Over an $R$-module $M$, for a given non-zero $m \in M$, is the map $F : R \rightarrow M$ given by $F(r) = rm$ necessarily non-zero? i.e. is there some element $r \in R$ such that $rm \neq 0$? ($R$ here is assumed to be a non-trivial commutative ring with unity).

Also, given instead the map $F_s : M \rightarrow M$ for some non-zero $s \in R$ given by $F_s (m) = sm$ for all $m \in M$, is this map also non-zero?

This has led me to investigate the following:

In an $R$-module $M$ does $rm = 0$ with ($m \in R$ non-zero) necessarily imply $r = 0$?

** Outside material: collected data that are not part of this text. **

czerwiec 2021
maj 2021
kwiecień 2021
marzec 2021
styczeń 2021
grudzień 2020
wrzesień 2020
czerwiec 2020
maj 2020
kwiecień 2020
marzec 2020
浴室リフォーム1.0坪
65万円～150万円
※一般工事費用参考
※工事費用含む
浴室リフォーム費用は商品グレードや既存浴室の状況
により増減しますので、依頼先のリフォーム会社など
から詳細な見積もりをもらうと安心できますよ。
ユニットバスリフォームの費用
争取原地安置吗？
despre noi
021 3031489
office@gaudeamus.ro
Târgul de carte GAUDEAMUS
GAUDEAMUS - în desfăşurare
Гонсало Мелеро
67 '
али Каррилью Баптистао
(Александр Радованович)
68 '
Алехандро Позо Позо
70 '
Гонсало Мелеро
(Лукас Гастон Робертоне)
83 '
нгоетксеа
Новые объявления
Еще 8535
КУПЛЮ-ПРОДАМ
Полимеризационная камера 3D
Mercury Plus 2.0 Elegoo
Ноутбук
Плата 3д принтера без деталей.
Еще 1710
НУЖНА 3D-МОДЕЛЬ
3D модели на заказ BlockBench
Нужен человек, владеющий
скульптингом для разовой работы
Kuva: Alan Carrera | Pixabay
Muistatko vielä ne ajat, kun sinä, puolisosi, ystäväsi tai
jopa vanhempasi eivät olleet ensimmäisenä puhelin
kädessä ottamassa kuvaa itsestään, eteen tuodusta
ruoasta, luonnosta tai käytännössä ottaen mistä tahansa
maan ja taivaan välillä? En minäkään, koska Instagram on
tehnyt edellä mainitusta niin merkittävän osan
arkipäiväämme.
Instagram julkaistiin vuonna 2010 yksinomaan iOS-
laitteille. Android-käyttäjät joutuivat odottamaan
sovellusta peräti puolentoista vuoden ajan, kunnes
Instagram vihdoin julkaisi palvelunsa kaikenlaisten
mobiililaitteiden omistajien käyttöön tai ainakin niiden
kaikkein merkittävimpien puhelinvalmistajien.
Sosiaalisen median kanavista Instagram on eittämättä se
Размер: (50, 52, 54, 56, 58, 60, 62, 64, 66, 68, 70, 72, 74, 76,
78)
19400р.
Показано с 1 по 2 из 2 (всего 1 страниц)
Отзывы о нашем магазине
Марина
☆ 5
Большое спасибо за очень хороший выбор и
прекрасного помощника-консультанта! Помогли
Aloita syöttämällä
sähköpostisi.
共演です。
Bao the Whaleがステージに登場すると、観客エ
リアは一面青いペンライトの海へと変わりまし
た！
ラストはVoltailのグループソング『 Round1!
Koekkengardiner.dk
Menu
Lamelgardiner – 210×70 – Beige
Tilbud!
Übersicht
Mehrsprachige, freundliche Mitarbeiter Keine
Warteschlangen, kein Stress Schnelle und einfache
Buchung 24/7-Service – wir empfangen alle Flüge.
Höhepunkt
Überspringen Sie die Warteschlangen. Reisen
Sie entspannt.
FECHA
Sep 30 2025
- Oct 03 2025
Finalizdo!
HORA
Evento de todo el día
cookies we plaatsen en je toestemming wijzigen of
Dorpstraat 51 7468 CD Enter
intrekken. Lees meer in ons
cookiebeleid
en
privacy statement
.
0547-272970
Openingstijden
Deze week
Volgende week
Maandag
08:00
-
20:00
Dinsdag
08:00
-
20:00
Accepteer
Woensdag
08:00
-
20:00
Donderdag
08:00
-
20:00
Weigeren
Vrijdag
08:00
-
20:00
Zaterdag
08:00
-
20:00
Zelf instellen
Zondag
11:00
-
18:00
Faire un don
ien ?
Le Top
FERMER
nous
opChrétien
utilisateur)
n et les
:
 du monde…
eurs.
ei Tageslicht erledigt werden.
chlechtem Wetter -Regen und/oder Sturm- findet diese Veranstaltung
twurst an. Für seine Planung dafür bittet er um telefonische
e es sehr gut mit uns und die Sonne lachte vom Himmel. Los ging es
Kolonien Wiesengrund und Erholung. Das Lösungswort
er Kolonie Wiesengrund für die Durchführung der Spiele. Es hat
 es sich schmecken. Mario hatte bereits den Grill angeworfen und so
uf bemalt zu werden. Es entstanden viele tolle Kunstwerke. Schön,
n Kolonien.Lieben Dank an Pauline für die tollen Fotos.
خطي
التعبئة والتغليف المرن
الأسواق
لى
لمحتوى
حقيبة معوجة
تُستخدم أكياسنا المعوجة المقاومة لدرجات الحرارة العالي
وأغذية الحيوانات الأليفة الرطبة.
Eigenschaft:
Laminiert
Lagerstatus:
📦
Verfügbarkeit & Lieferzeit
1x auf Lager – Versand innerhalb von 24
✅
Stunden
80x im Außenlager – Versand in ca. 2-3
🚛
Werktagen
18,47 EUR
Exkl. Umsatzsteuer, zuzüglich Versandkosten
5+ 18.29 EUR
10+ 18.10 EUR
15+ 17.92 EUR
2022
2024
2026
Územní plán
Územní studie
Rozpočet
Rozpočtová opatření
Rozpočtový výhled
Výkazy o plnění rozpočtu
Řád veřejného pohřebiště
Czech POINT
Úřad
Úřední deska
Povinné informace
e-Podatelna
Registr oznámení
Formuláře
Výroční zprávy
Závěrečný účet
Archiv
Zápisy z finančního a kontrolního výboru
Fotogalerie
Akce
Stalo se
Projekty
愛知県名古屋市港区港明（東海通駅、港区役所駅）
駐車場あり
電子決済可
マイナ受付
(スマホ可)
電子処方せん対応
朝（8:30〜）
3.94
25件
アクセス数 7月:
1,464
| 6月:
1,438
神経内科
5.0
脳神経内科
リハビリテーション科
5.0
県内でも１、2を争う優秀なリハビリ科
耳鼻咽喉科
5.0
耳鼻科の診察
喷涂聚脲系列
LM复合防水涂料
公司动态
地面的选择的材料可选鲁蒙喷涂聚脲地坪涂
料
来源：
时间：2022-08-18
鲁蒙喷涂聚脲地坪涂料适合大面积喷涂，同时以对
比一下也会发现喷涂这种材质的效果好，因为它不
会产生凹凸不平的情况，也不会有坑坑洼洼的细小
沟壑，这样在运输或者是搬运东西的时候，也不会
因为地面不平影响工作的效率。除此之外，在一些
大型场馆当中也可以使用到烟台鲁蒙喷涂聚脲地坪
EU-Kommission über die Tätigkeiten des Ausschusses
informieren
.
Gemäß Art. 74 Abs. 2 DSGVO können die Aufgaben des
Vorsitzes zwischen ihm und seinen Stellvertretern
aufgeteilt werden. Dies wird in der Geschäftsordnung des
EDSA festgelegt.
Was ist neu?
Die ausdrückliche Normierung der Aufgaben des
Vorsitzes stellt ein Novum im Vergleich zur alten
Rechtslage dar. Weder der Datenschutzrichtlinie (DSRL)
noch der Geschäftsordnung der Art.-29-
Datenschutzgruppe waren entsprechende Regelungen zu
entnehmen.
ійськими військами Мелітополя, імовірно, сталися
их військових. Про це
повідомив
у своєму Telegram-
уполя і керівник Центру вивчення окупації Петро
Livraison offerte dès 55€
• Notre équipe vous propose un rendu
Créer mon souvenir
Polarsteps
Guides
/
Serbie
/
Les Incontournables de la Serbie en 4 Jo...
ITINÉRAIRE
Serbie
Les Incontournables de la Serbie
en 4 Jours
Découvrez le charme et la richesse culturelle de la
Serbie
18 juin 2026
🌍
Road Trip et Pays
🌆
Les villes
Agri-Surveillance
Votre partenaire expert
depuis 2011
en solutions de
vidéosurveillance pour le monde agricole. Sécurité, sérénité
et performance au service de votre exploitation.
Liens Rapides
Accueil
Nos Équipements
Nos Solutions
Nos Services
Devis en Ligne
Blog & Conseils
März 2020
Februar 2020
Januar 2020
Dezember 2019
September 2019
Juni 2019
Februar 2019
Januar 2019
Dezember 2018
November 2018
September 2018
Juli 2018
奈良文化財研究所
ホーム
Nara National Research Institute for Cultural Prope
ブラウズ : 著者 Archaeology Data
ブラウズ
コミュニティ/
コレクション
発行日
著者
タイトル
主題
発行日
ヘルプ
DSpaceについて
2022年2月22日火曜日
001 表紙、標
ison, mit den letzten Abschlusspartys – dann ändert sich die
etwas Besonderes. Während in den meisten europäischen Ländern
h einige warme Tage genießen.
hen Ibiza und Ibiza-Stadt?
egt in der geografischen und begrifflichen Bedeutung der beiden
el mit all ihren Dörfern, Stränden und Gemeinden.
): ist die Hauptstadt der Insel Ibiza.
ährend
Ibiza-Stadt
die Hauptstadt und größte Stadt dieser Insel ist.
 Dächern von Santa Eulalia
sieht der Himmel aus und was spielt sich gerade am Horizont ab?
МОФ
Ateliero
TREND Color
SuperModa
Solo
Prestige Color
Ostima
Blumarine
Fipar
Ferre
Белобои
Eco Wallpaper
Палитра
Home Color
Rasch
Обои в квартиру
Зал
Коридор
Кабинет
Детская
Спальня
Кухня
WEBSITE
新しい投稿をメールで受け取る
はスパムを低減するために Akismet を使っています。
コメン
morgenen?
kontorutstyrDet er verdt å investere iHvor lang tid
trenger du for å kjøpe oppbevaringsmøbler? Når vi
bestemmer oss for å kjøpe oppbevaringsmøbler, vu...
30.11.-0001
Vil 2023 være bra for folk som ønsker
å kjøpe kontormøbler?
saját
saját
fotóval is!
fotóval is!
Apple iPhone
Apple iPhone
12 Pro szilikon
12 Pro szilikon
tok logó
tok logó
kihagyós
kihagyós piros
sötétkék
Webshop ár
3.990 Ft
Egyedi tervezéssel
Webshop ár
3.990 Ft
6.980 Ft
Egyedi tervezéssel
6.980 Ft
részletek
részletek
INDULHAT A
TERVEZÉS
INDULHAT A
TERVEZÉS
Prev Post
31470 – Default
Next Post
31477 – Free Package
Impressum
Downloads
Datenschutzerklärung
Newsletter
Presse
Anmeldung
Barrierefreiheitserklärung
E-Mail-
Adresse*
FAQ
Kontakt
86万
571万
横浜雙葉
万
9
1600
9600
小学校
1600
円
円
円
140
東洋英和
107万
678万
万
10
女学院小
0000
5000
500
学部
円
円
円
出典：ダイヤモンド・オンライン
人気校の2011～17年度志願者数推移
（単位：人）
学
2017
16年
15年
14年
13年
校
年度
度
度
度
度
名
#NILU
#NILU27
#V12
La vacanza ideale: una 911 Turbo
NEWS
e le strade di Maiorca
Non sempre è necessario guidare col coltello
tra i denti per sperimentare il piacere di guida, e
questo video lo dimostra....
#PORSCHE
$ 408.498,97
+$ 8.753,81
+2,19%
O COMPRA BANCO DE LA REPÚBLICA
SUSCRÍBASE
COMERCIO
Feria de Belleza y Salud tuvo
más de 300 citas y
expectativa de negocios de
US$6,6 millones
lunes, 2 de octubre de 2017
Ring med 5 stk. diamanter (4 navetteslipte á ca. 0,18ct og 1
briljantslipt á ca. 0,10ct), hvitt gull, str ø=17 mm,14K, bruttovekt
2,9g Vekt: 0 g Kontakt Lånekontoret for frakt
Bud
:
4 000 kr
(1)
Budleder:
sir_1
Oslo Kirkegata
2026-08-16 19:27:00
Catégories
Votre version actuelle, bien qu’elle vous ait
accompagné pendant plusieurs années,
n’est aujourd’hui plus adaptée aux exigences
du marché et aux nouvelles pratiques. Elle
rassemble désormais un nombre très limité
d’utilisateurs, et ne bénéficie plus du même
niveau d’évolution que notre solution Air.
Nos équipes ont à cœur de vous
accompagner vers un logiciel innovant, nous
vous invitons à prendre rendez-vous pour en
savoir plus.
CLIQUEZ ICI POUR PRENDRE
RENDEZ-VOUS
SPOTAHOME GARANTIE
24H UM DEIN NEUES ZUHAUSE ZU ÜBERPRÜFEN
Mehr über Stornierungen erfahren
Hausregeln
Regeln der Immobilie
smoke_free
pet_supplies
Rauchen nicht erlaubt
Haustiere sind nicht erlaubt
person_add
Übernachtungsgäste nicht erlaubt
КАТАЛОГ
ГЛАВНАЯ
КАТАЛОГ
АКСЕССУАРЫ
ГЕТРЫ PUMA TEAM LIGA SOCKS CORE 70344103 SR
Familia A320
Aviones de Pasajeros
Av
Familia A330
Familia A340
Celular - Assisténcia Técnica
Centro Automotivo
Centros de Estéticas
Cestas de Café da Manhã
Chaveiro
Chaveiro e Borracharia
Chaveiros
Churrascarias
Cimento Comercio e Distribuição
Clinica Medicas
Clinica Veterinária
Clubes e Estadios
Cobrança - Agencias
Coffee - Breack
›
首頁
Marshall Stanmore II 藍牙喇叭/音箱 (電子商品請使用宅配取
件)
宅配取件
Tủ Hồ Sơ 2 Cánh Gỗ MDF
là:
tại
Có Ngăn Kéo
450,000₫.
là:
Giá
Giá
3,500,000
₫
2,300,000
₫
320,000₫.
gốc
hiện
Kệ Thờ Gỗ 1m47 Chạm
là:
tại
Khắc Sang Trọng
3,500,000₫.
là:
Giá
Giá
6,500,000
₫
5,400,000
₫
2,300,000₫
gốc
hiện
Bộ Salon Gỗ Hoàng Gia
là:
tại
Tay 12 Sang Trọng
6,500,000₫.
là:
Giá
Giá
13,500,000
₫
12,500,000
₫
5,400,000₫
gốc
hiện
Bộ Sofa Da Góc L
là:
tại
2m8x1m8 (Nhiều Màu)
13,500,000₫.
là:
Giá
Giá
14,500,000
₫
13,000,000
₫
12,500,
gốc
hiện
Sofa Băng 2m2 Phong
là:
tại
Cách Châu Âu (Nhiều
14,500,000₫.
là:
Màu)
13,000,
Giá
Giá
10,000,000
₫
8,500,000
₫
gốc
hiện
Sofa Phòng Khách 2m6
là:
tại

I'm pretty sure this is false, as otherwise in particular torsion elements wouldn't exist. I'm also fairly certain that the first statement can hold when we strengthen the assumptions a bit - e.g. with the added assumptions that $M$ is torsion-free and $R$ has at least one regular element. Can these assumptions be loosened? In particular, in question I'm looking at has $M$ is a simple module, so is there a way to relate this property to either of these statements?

Any time I've seen people use maps similar to $F$ as above, they always seem to say "clearly $F$ is non-zero" or something to that effect. Am I missing something?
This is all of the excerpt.